So, there's the problem.  Well, now, the way Cassian treats this, or the way Abbot Daniel treats it, he tells them first the causes of this, the immediate causes, what promotes this sort of thing, and, then, by showing what this is for, he leads into this thing that we were just talking about, this concept of a balance, of a purity of heart, of a freedom, an enlightened freedom that stands in between these two things [carnal desires and spiritual desires].  The thing that he says, the thing that he makes clear, is that it is through suffering these things, through this question of being pulled this way and that you learn, by the grace of God, that you learn to maintain the balance in the middle.  So, therefore, what he is saying is that the purpose of trial is to purify our hearts and bring us to this balanced and enlightened condition.  I think this is very practical.

Then he goes into the three causes, these are these immediate causes, and one of them is negligence.  Obviously if my mind is slack I am going to be pulled in all directions.  Another is impunatio diaboli, an attack, . . . he pushes you in all directions.  Then, finally, dispensatio Domini, . . .the way God disposes, the way God provides.  Which of these is the most important?  The third one, so that's the one Cassian is going to study.  So the next time you find yourself dragged in all directions by concupiscentias carnes et spiritus  and so forth, realize that this is something that is part of God's plan for your purification.  That's what we were saying yesterday,  you have to take a constructive view of this, you have to work with this.  So God causes us to be tried, or God allows us to be tried.  This is a very good thing and we should be glad that God allows us to be tried because it has a very good purpose.  He causes, as they say, desolation in the spiritual life.  Everybody seems to recognize this phenomenon, everybody knows exactly what we are talking about. 
(This is from Conference IV of Saint John Cassian, Chapters 2 through 3)
 
It really is great to sit in one's cell and bliss out.  Been there, done that, but, then, all dries up.  Every time.  I like what Cassian says at the end of Chapter 4:  "For men are generally more careless about keeping whatever they think can be easily replaced."  I never thought I was careless yet it is a helpful way of looking at it because when the bliss comes I forget the source and that it is a gift.

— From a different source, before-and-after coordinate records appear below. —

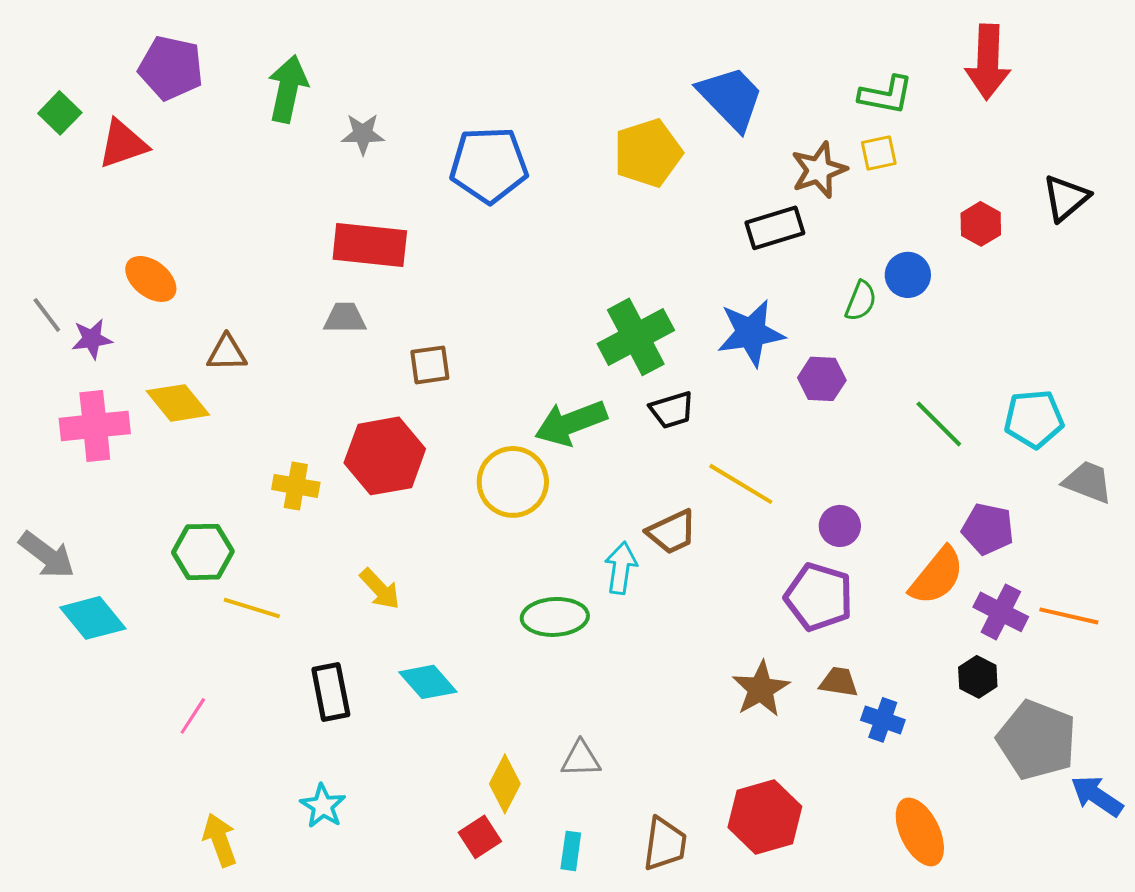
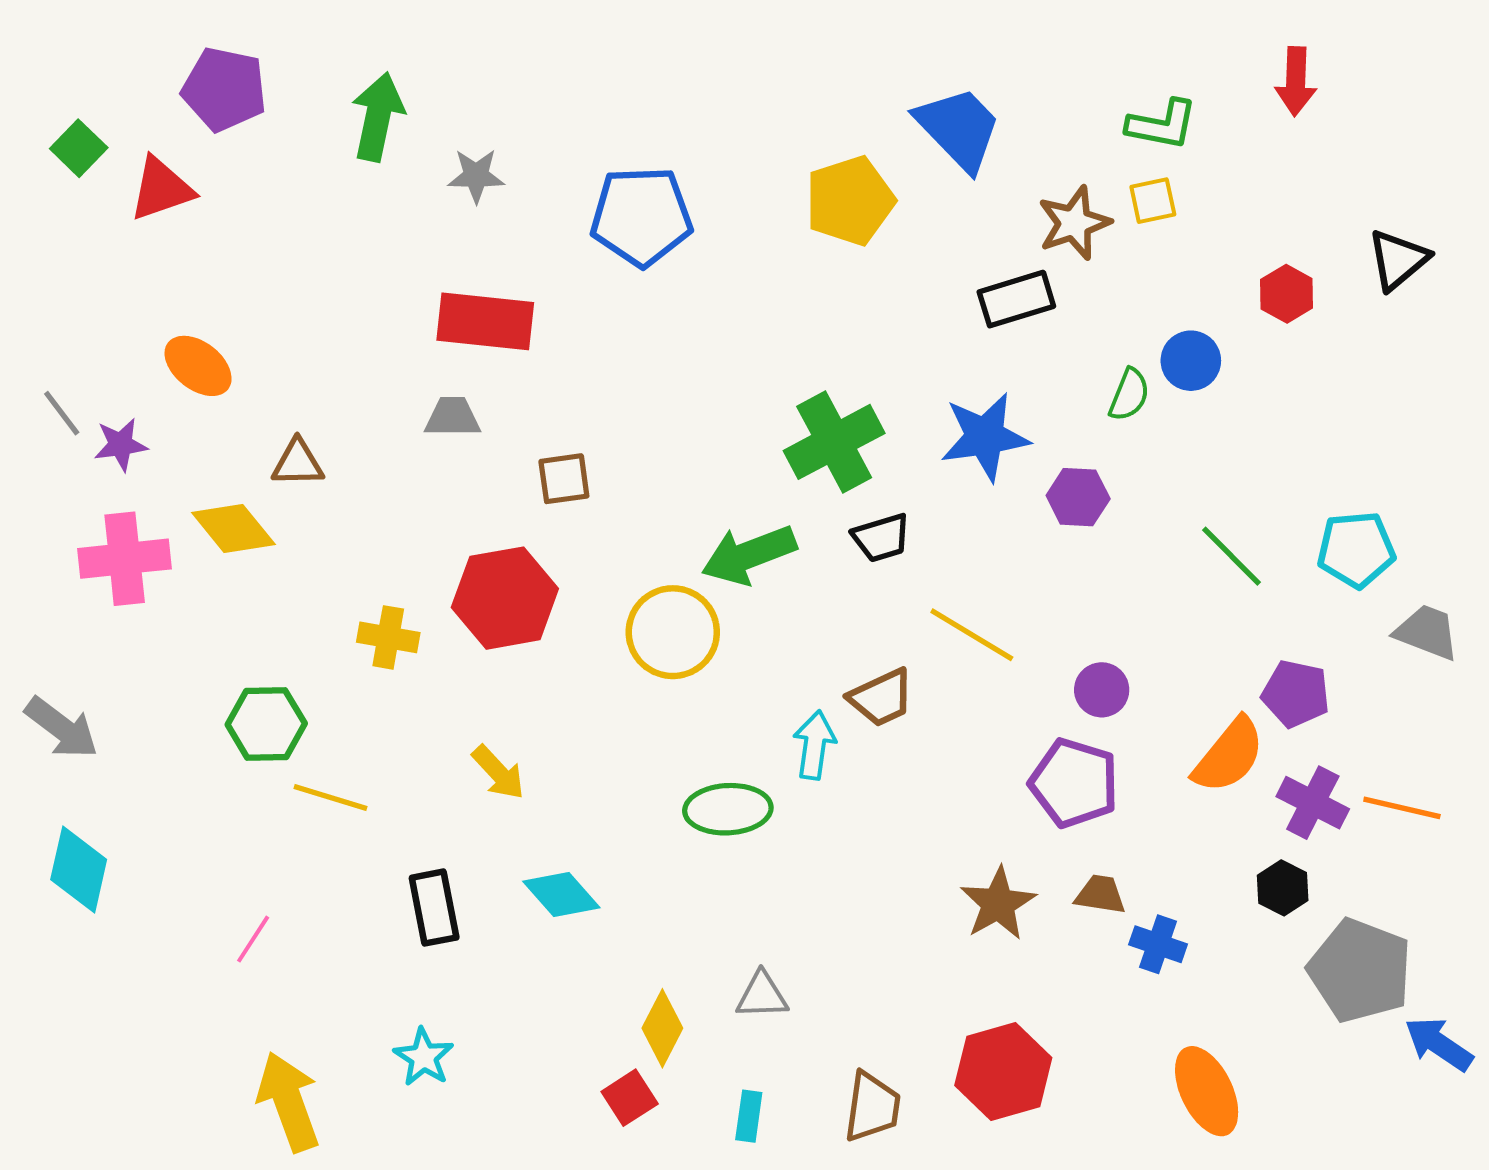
red arrow: (988, 62) -> (1296, 81), size x0.7
cyan diamond: (93, 618) -> (79, 870), moved, turned 52
yellow arrow: (220, 840) -> (289, 1102), size x1.4

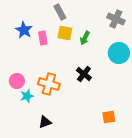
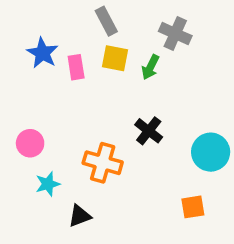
gray cross: (116, 19) -> (175, 34), moved
cyan circle: (119, 53) -> (211, 152), moved
orange cross: (49, 84) -> (103, 163), moved
cyan star: (27, 96) -> (48, 184), moved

Yes, the consolation of bliss once the spiritual journey is underway is rare.  Instead, we get "trials", day after day after day.  These trials "purify us" by helping us build up our "balance muscles".  Our temptations are to look for consolation rather than do the work of learning to balance our desires.

I think the path is through the Cross, the path of trials, because then as I follow that path I am purified.  I don't attempt to appease my appetite for spiritual fervor, I practice the charismatic and the contemplative in an integrated way because all the time that I am on that path I am suffering redemptively rather than straying into bondage.  JPII talks about "freeing freedom" and I think this is it, to stay on the path of the Cross, regardless of the source of the trials, as it frees me ("redeems me") to maintain this balance.  That's really what the covenant promises (and vows) help us to do, to practice suffering redemptively through voluntary trials.  We can then more and more integrate the apparent opposites and avoid the temptations to the fervor that tempts us to allow ourselves to get dragged off the path, and, thus we are ever more free to love.